**TO DO**: Please transcribe each of the records exactly as given.

**MATERIAL TO PROCESS**:
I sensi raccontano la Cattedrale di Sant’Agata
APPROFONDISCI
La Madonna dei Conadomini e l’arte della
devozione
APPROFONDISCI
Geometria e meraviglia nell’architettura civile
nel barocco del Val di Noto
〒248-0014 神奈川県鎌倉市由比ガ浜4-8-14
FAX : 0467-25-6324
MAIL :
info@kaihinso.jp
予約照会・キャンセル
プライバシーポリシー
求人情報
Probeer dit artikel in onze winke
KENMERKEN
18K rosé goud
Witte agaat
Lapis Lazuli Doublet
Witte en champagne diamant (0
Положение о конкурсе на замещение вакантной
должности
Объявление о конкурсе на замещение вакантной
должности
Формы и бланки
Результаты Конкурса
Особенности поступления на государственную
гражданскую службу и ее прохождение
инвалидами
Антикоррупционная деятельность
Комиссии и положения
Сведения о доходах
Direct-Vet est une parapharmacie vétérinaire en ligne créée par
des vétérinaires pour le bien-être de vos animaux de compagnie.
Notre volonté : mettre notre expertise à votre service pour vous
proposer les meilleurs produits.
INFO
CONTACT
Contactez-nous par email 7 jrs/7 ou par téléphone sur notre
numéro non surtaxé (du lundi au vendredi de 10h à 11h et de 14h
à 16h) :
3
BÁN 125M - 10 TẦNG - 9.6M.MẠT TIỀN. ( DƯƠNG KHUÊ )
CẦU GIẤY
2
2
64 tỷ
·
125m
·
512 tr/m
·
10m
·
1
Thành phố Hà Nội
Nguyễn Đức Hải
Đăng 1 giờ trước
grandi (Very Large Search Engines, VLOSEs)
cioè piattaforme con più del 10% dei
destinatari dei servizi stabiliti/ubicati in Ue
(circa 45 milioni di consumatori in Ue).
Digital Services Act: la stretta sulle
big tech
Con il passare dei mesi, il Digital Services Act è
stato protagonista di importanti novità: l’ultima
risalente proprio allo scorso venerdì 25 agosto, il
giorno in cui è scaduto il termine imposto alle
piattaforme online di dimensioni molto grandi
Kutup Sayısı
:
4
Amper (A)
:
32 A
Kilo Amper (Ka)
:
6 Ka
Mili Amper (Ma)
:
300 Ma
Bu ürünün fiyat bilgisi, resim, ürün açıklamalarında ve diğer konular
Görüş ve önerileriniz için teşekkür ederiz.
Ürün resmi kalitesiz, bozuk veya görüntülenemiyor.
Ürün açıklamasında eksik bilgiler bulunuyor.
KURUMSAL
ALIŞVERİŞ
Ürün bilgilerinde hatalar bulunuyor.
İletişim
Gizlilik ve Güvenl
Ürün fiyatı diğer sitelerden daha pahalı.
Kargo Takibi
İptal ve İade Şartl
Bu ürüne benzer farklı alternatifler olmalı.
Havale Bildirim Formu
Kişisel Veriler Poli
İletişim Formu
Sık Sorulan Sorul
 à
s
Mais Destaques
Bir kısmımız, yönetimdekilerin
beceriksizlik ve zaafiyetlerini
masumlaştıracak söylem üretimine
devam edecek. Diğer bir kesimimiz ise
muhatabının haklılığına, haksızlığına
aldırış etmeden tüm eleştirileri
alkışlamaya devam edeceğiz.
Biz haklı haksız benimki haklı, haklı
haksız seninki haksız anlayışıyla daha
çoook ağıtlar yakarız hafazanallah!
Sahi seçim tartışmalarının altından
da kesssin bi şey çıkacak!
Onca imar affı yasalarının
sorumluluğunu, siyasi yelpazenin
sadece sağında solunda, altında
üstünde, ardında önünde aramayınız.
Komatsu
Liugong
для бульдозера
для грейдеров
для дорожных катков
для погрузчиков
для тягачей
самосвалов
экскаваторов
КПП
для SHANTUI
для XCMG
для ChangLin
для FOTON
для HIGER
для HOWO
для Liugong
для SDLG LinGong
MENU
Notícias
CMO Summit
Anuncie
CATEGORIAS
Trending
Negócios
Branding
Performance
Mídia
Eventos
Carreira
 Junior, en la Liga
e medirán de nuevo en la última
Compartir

**ANSWER BOX**:
I sensi raccontano la Cattedrale di Sant’Agata
APPROFONDISCI
La Madonna dei Conadomini e l’arte della
devozione
APPROFONDISCI
Geometria e meraviglia nell’architettura civile
nel barocco del Val di Noto
〒248-0014 神奈川県鎌倉市由比ガ浜4-8-14
FAX : 0467-25-6324
MAIL :
info@kaihinso.jp
予約照会・キャンセル
プライバシーポリシー
求人情報
Probeer dit artikel in onze winke
KENMERKEN
18K rosé goud
Witte agaat
Lapis Lazuli Doublet
Witte en champagne diamant (0
Положение о конкурсе на замещение вакантной
должности
Объявление о конкурсе на замещение вакантной
должности
Формы и бланки
Результаты Конкурса
Особенности поступления на государственную
гражданскую службу и ее прохождение
инвалидами
Антикоррупционная деятельность
Комиссии и положения
Сведения о доходах
Direct-Vet est une parapharmacie vétérinaire en ligne créée par
des vétérinaires pour le bien-être de vos animaux de compagnie.
Notre volonté : mettre notre expertise à votre service pour vous
proposer les meilleurs produits.
INFO
CONTACT
Contactez-nous par email 7 jrs/7 ou par téléphone sur notre
numéro non surtaxé (du lundi au vendredi de 10h à 11h et de 14h
à 16h) :
3
BÁN 125M - 10 TẦNG - 9.6M.MẠT TIỀN. ( DƯƠNG KHUÊ )
CẦU GIẤY
2
2
64 tỷ
·
125m
·
512 tr/m
·
10m
·
1
Thành phố Hà Nội
Nguyễn Đức Hải
Đăng 1 giờ trước
grandi (Very Large Search Engines, VLOSEs)
cioè piattaforme con più del 10% dei
destinatari dei servizi stabiliti/ubicati in Ue
(circa 45 milioni di consumatori in Ue).
Digital Services Act: la stretta sulle
big tech
Con il passare dei mesi, il Digital Services Act è
stato protagonista di importanti novità: l’ultima
risalente proprio allo scorso venerdì 25 agosto, il
giorno in cui è scaduto il termine imposto alle
piattaforme online di dimensioni molto grandi
Kutup Sayısı
:
4
Amper (A)
:
32 A
Kilo Amper (Ka)
:
6 Ka
Mili Amper (Ma)
:
300 Ma
Bu ürünün fiyat bilgisi, resim, ürün açıklamalarında ve diğer konular
Görüş ve önerileriniz için teşekkür ederiz.
Ürün resmi kalitesiz, bozuk veya görüntülenemiyor.
Ürün açıklamasında eksik bilgiler bulunuyor.
KURUMSAL
ALIŞVERİŞ
Ürün bilgilerinde hatalar bulunuyor.
İletişim
Gizlilik ve Güvenl
Ürün fiyatı diğer sitelerden daha pahalı.
Kargo Takibi
İptal ve İade Şartl
Bu ürüne benzer farklı alternatifler olmalı.
Havale Bildirim Formu
Kişisel Veriler Poli
İletişim Formu
Sık Sorulan Sorul
 à
s
Mais Destaques
Bir kısmımız, yönetimdekilerin
beceriksizlik ve zaafiyetlerini
masumlaştıracak söylem üretimine
devam edecek. Diğer bir kesimimiz ise
muhatabının haklılığına, haksızlığına
aldırış etmeden tüm eleştirileri
alkışlamaya devam edeceğiz.
Biz haklı haksız benimki haklı, haklı
haksız seninki haksız anlayışıyla daha
çoook ağıtlar yakarız hafazanallah!
Sahi seçim tartışmalarının altından
da kesssin bi şey çıkacak!
Onca imar affı yasalarının
sorumluluğunu, siyasi yelpazenin
sadece sağında solunda, altında
üstünde, ardında önünde aramayınız.
Komatsu
Liugong
для бульдозера
для грейдеров
для дорожных катков
для погрузчиков
для тягачей
самосвалов
экскаваторов
КПП
для SHANTUI
для XCMG
для ChangLin
для FOTON
для HIGER
для HOWO
для Liugong
для SDLG LinGong
MENU
Notícias
CMO Summit
Anuncie
CATEGORIAS
Trending
Negócios
Branding
Performance
Mídia
Eventos
Carreira
 Junior, en la Liga
e medirán de nuevo en la última
Compartir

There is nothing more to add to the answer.